● Exercise aim: What lines below include the string "Григория"? Pick them out and copy them.

● Supplied records:
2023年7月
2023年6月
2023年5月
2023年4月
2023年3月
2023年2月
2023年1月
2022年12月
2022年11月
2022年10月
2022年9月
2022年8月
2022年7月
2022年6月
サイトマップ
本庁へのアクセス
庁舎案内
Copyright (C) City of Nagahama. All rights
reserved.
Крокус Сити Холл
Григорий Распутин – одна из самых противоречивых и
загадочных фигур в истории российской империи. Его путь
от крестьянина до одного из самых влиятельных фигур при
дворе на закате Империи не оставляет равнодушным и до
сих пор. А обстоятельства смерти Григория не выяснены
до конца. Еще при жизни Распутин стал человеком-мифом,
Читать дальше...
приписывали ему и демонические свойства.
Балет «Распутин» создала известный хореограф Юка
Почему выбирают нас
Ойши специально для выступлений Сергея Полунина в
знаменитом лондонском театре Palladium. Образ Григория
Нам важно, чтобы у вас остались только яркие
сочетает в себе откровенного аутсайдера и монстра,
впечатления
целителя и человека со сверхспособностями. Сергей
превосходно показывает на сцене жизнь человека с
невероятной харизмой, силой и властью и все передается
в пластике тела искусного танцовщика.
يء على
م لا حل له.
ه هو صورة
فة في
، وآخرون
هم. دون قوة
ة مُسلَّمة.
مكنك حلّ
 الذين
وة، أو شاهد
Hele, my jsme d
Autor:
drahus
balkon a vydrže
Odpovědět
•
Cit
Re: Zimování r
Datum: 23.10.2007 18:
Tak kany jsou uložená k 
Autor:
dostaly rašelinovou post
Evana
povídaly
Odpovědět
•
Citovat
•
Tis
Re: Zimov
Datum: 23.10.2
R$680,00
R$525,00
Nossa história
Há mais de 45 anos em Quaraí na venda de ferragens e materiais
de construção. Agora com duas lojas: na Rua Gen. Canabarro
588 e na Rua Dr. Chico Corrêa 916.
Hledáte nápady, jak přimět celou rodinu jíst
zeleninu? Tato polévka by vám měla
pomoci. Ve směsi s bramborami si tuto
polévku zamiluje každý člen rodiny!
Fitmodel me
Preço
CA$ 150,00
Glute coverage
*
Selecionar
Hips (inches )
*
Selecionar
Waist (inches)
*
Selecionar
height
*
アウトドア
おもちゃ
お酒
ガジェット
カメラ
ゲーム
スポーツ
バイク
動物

● Solution to this exercise:
сих пор. А обстоятельства смерти Григория не выяснены
знаменитом лондонском театре Palladium. Образ Григория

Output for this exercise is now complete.